The City of Clermont is helping to conserve drinking water resources, by providing reclaimed water for use in some areas. The East Side Water Reclamation Facility can currently produce an average of 2.6 million gallons of reclaimed water each day. Reclaimed water is collected domestic wastewater treated to very high standards and then redistributed for use as irrigation water. The process to recover, clean, disinfect and redistribute reclaimed water is referred to as reuse. The Department of Environmental Protection requires that all reclaimed water be transported and distributed through purple pipes to differentiate it from the blue drinking water pipes. Purple irrigation pipe has been installed in many of the City’s newer subdivisions in anticipation of being able to provide those subdivisions with reclaimed water in the future. The City of Clermont currently has 65 miles of reuse pipe that we maintain.
Reclaim Water Use Tips:
- Above ground hose bibs (spigots or other hand operated connections) should not be present. Hose bibs shall be located in locked vaults, services boxes, or compartments which shall be clearly labeled as being nonpotable quality (bearing the words in English and Spanish: "Do not drink" together with the equivalent standard international symbol).

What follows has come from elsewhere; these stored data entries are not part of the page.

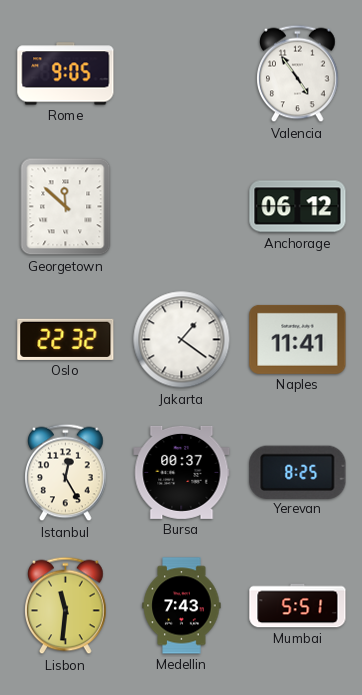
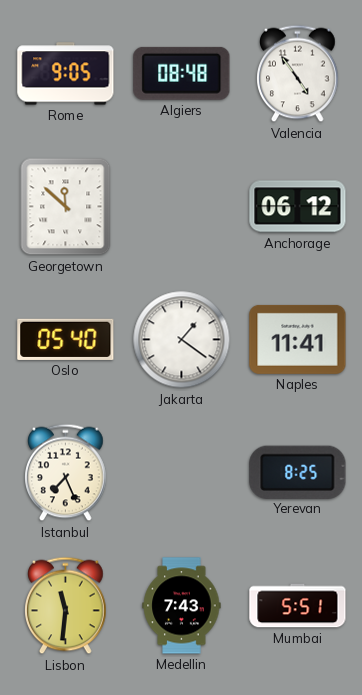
Algiers: none -> 08:48
Oslo: 22:32 -> 05:40
Istanbul: 12:25 -> 7:26
Bursa: 00:37 -> none
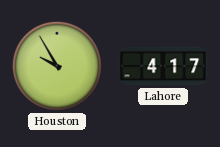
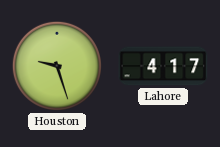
Houston: 9:55 -> 9:27
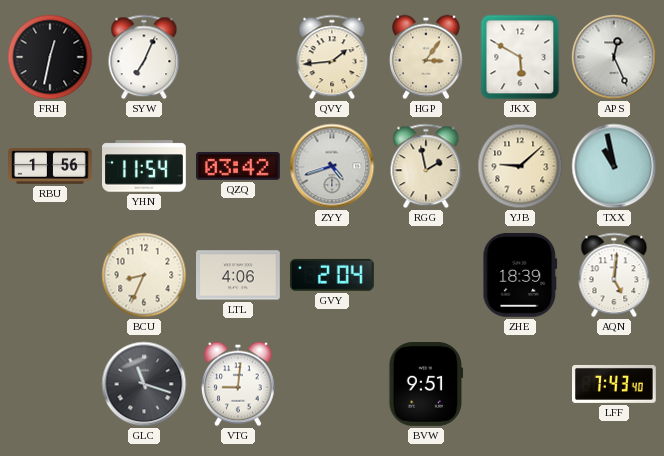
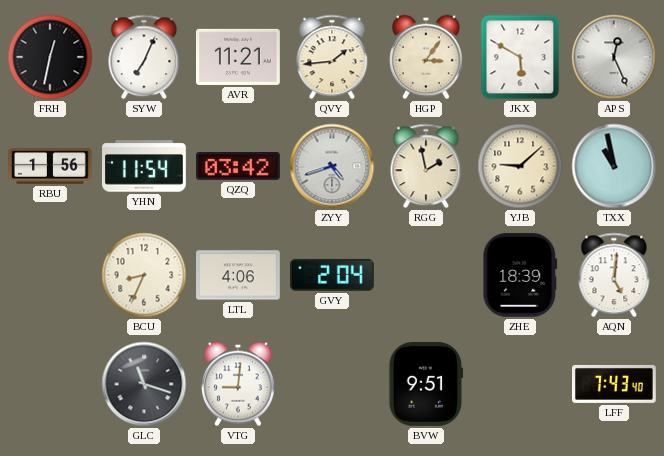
AVR: none -> 11:21
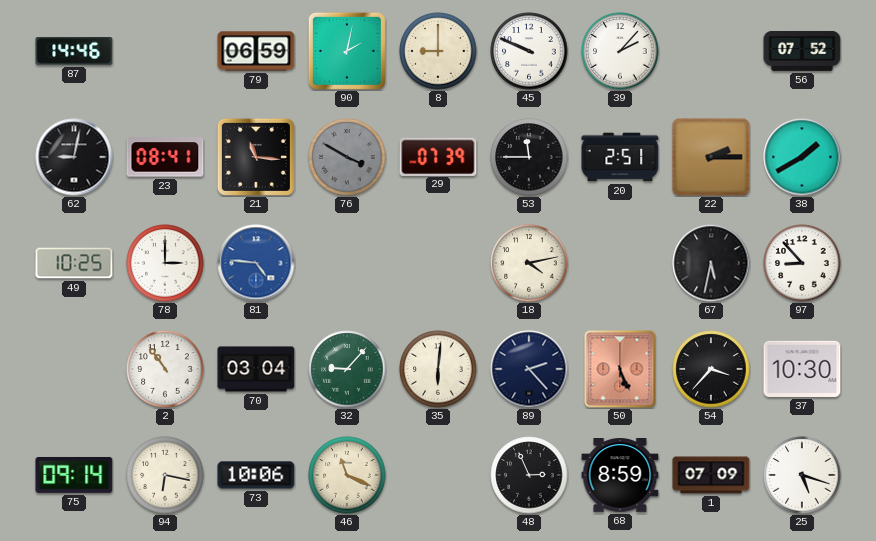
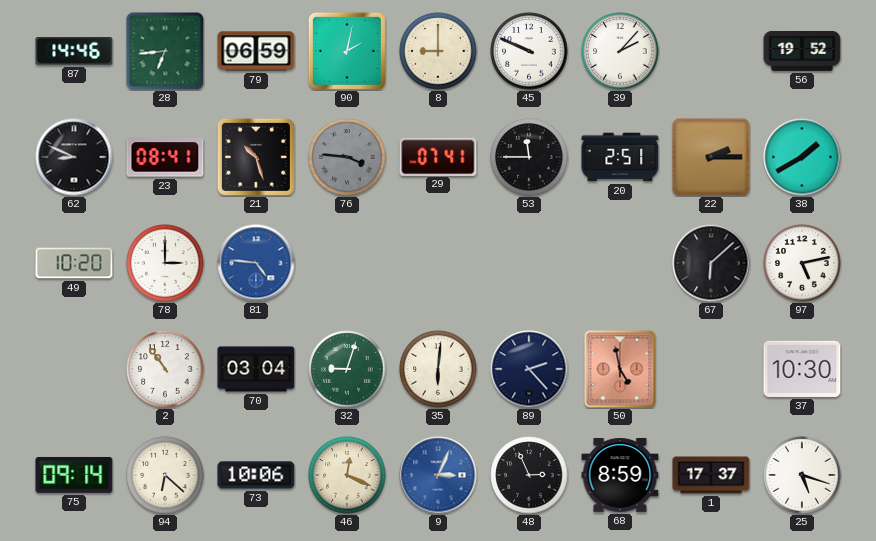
28: none -> 6:44
56: 07:52 -> 19:52
62: 9:02 -> 8:49
21: 11:16 -> 10:27
76: 3:50 -> 3:46
29: 07:39 -> 07:41
49: 10:25 -> 10:20
18: 4:13 -> none
67: 5:32 -> 6:08
97: 8:53 -> 5:13
32: 9:07 -> 9:03
50: 5:26 -> 4:58
54: 3:37 -> none
94: 6:17 -> 6:22
46: 11:19 -> 12:19
9: none -> 3:04
1: 07:09 -> 17:37
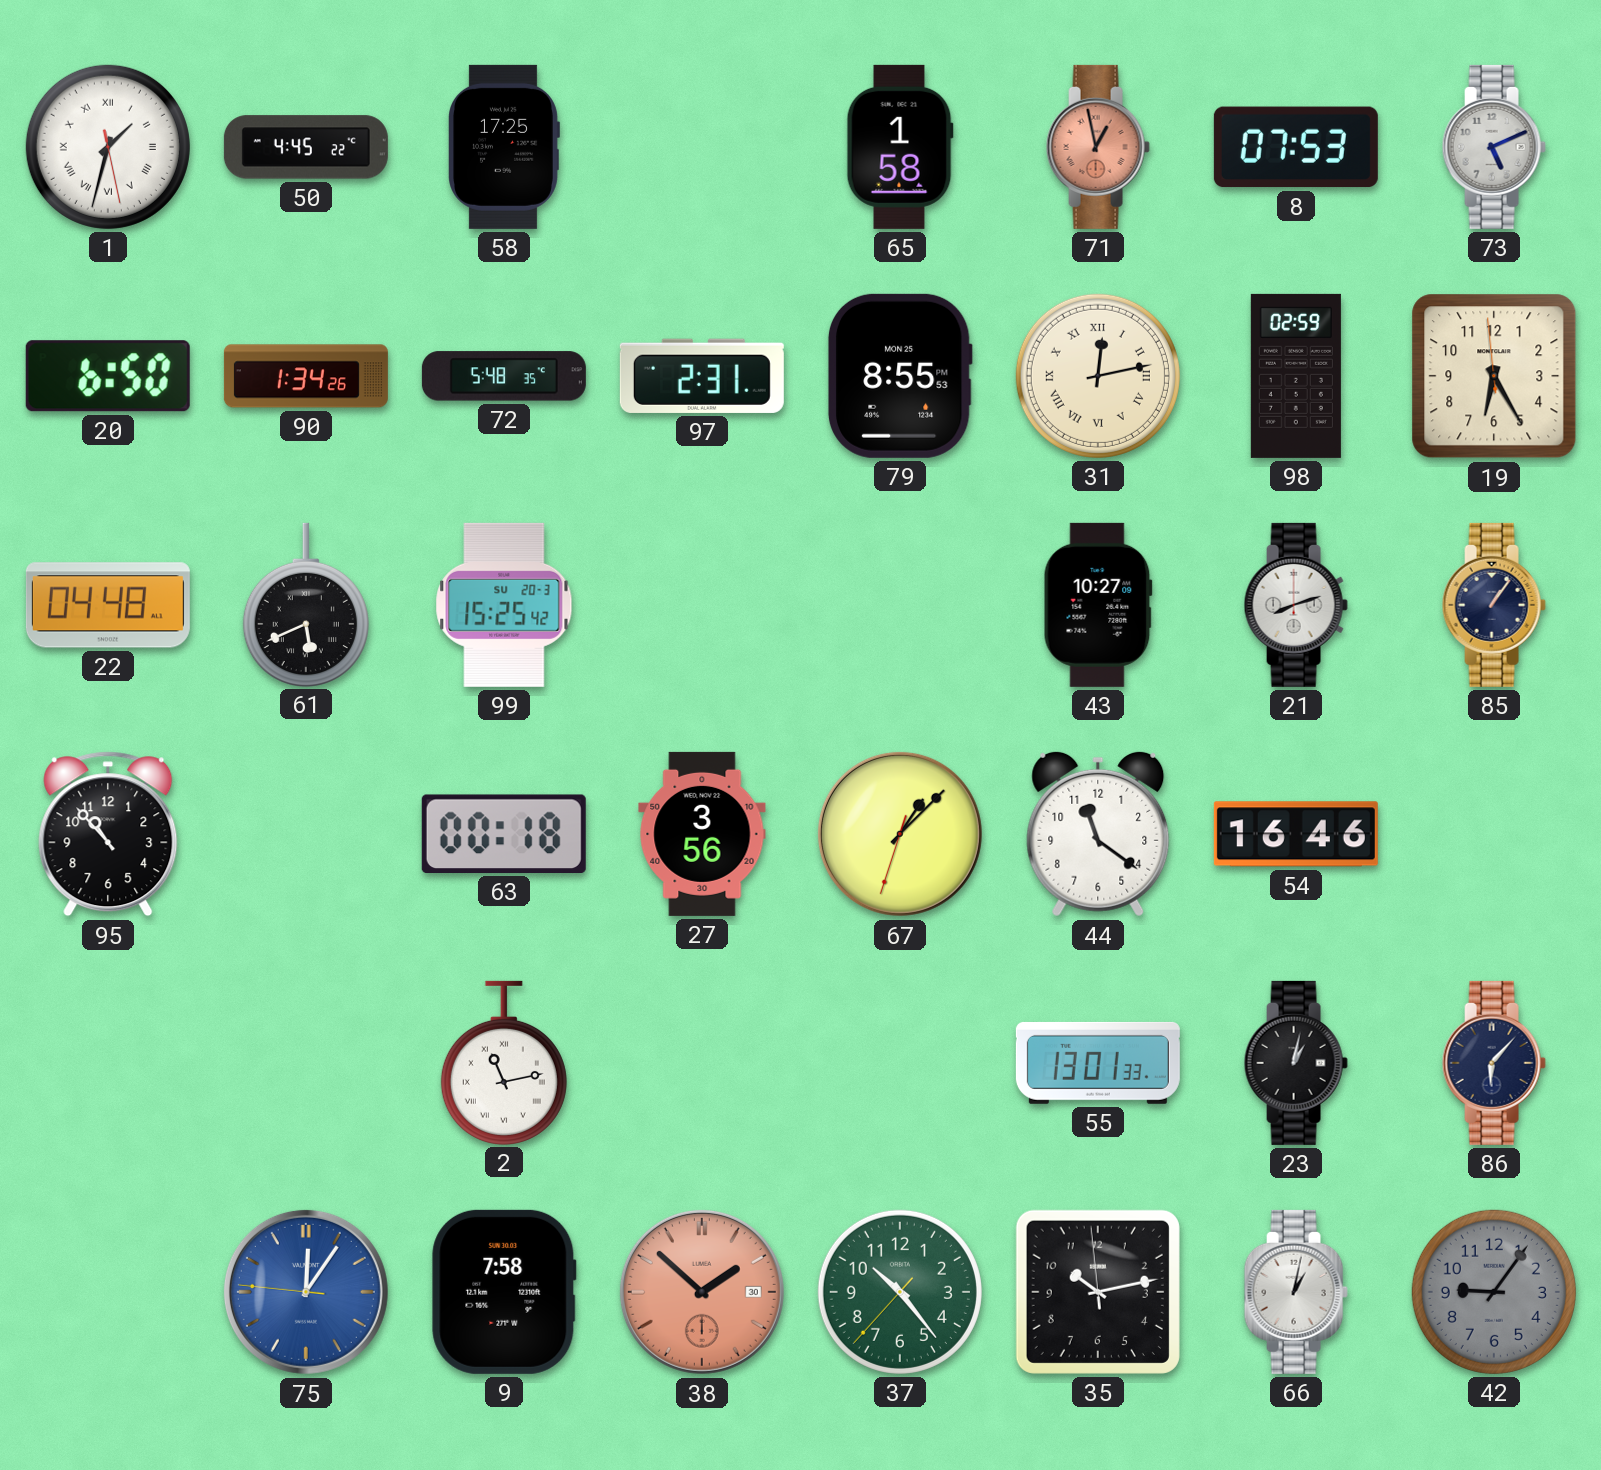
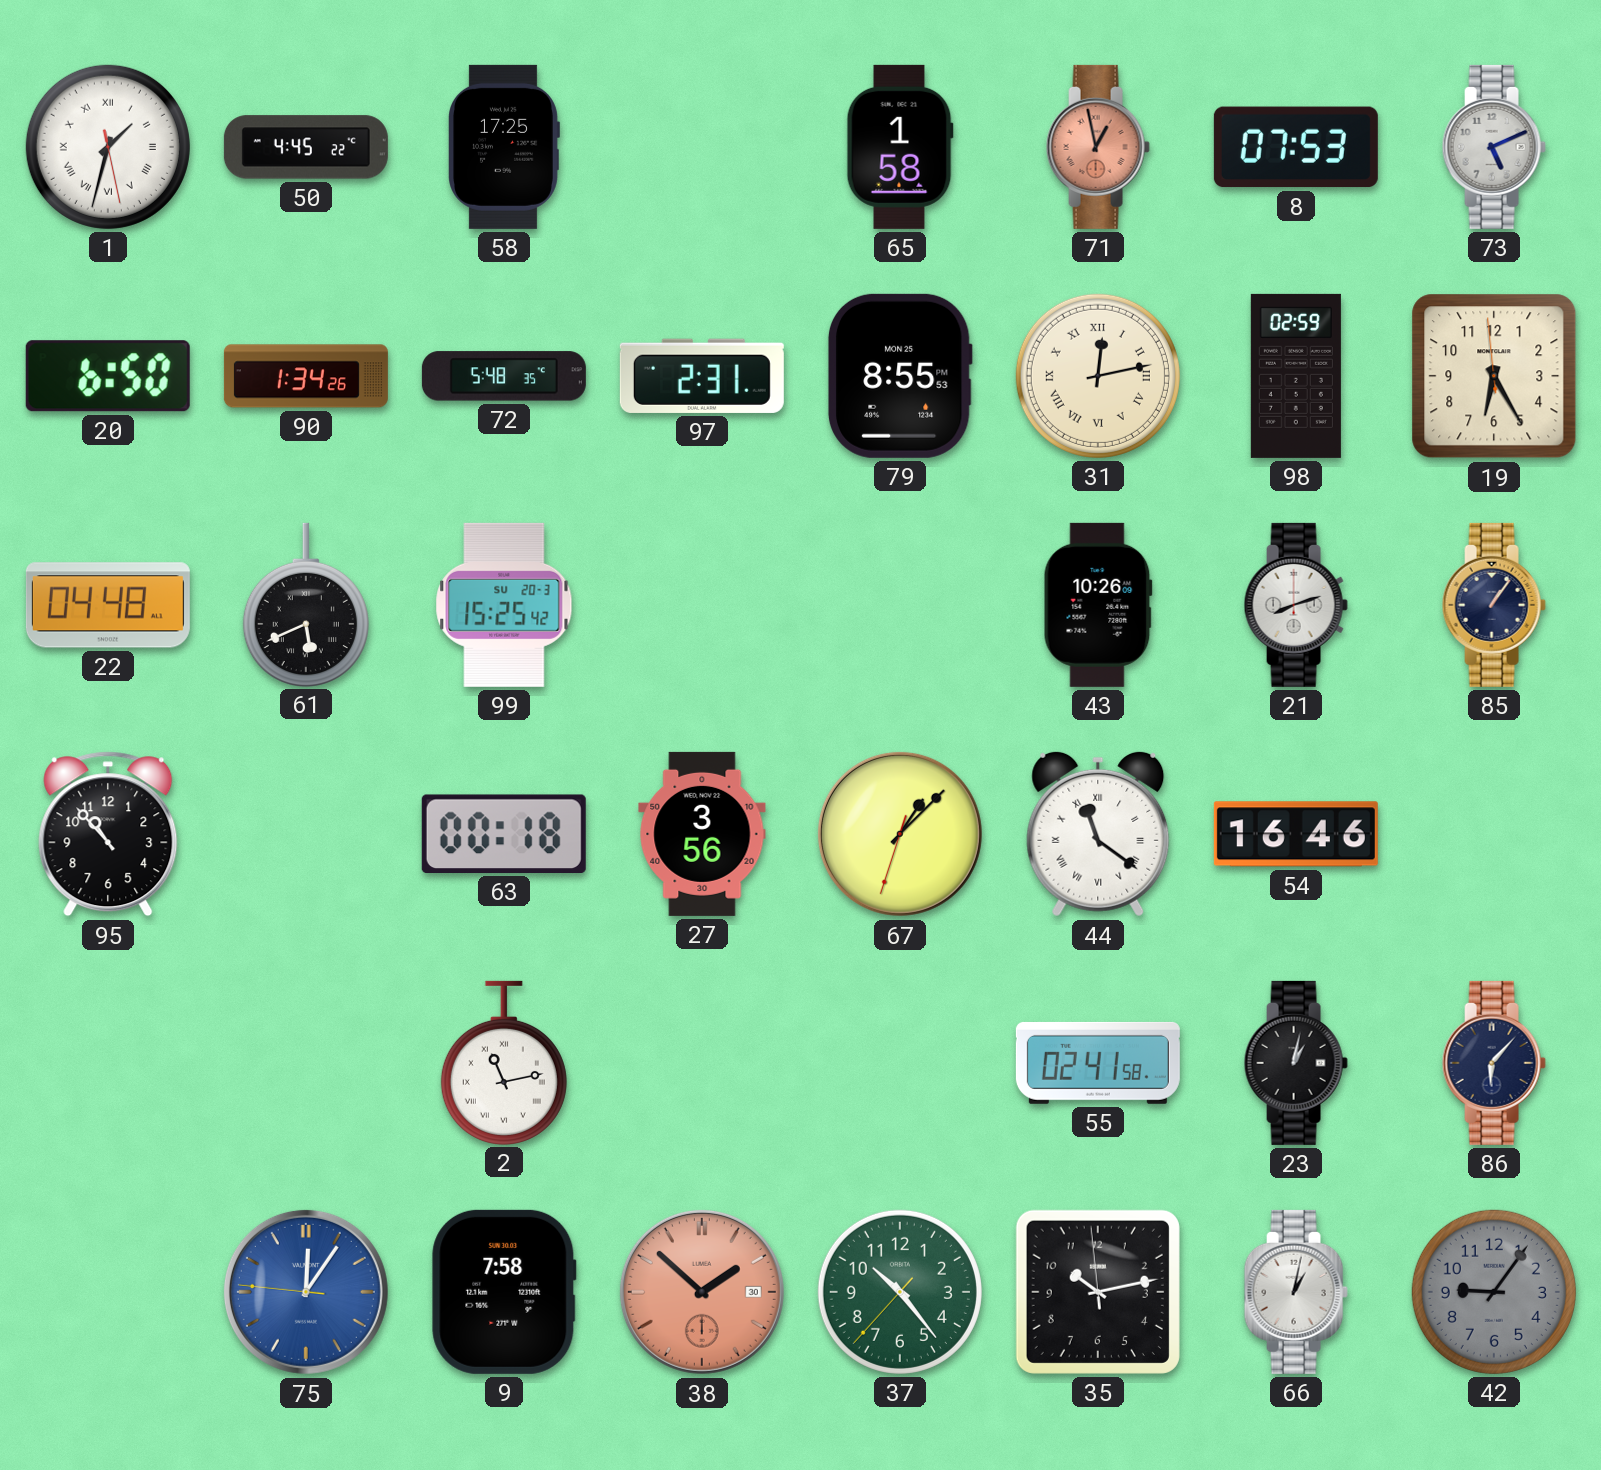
43: 10:27 -> 10:26
44 numerals: Arabic -> Roman
55: 13:01 -> 02:41
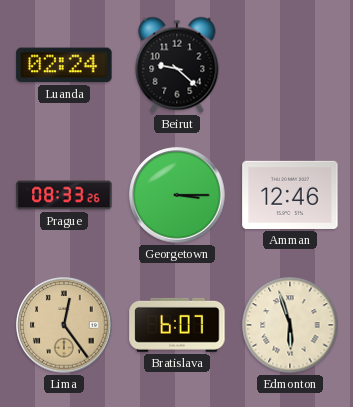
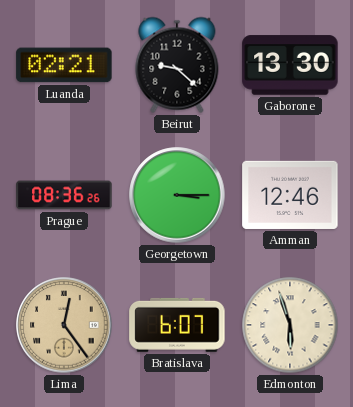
Luanda: 02:24 -> 02:21
Gaborone: none -> 13:30
Prague: 08:33 -> 08:36
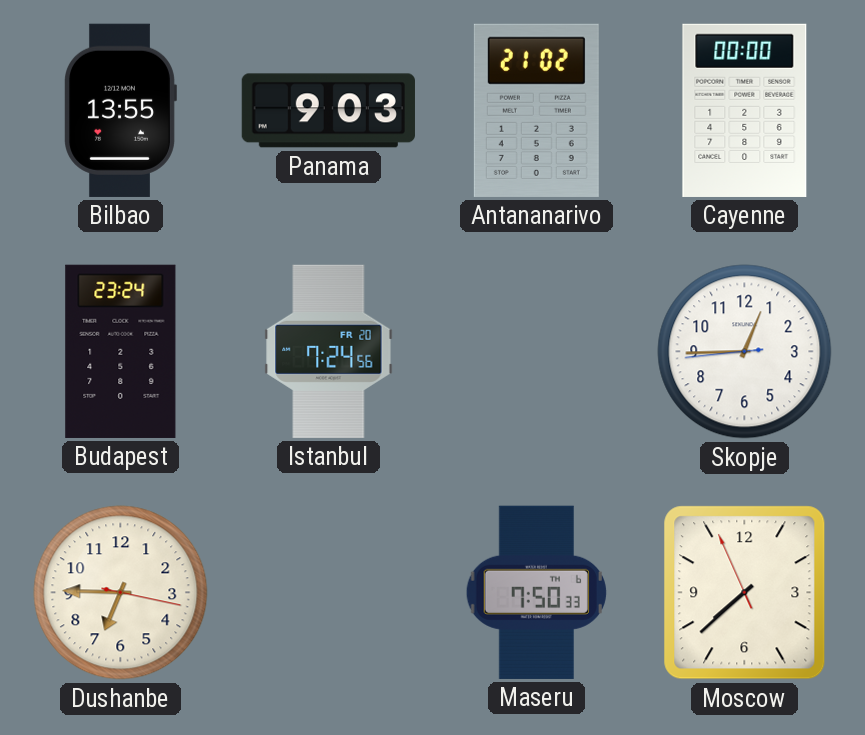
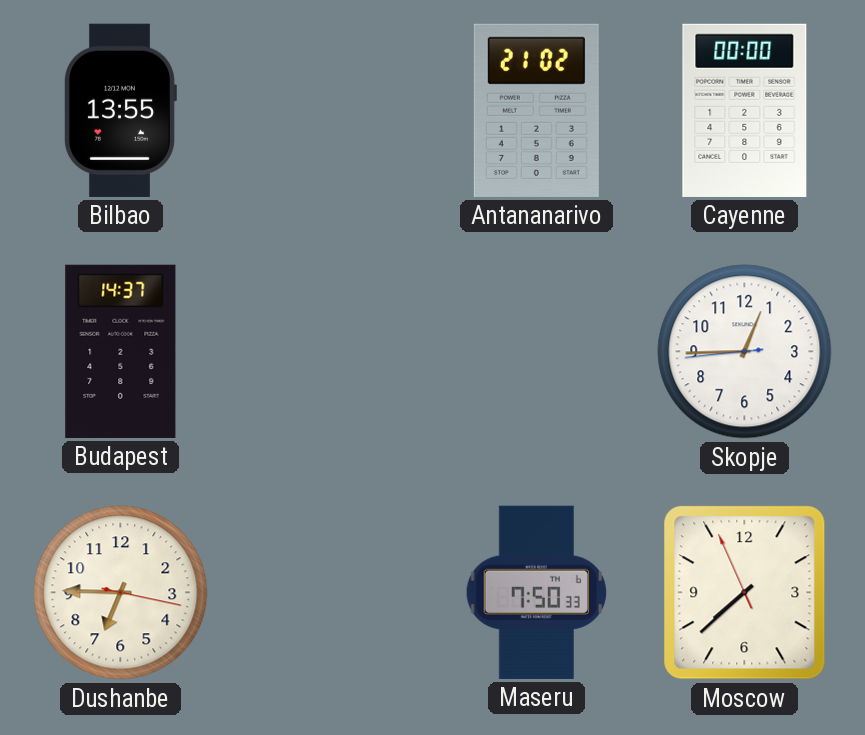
Panama: 9:03 -> none
Budapest: 23:24 -> 14:37
Istanbul: 7:24 -> none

- Reclaimed water shall not be used to fill swimming pools, hot tubs, or wading pools.
- There shall be a setback distance of 75 feet from the edge of the wet area of the public access land application area to potable water supply wells that are existing or have been approved by the Department or by the Department of Health (5) Setback distances are not required for surface waters or developed areas.
- Irrigation of edible crops that will be peeled, skinned, cooked or thermally processed before consumption is allowed. Direct contact of the reclaimed water with such edible crops is allowed.
- Irrigation of tobacco or citrus is allowed. Direct contact of the reclaimed water with tobacco or citrus is allowed, including citrus used for fresh table fruit, processing into concentrate, or other purposes.
- Irrigation of edible crops that will not be peeled, skinned, cooked, or thermally processed before consumption is allowed if an indirect application method that will preclude direct contact with the reclaimed water (such as ridge and furrow irrigation, drip irrigation, or a subsurface distribution system) is used.
- Irrigation of edible crops that will not be peeled, skinned, cooked, or thermally processed before consumption using an application method that allows for direct contact of the reclaimed water on the crop is prohibited.
- For questions about reuse in the City of Clermont, contact the Utilities Department at 241-0178.
Answers to Some Frequently Asked Questions about Reuse
What is relaimed water?
According to the Florida Department of Environmental Protection, “reclaimed water” means water that has received at least secondary treatment and basic disinfection and is reused after flowing out of a domestic wastewater treatment facility.
What is reuse?
According to the Florida Department of Environmental Protection, “reuse” means the deliberate application of reclaimed water for a beneficial purpose.
Is reclaimed water approved for public access?
According to the Florida Department of Environmental Protection, reclaimed water meeting the requirements of Part III of Chapter 62-610, F.A.C., can be safely used for irrigation of residential lawns, golf courses, schools, parks, athletic fields, and other landscape areas.
Does reclaimed water smell?
Reclaimed water is not different from drinking water in appearance or smell. It does contain more nutrients, such as nitrogen and phosphorous, which are beneficial for irrigation.
What can I use reclaimed water for?
Reclaimed water is primarily used for irrigation. It is not safe to drink and must not be used for bathing, swimming pools, or irrigating plants with edible foods, such as fruits and vegetables.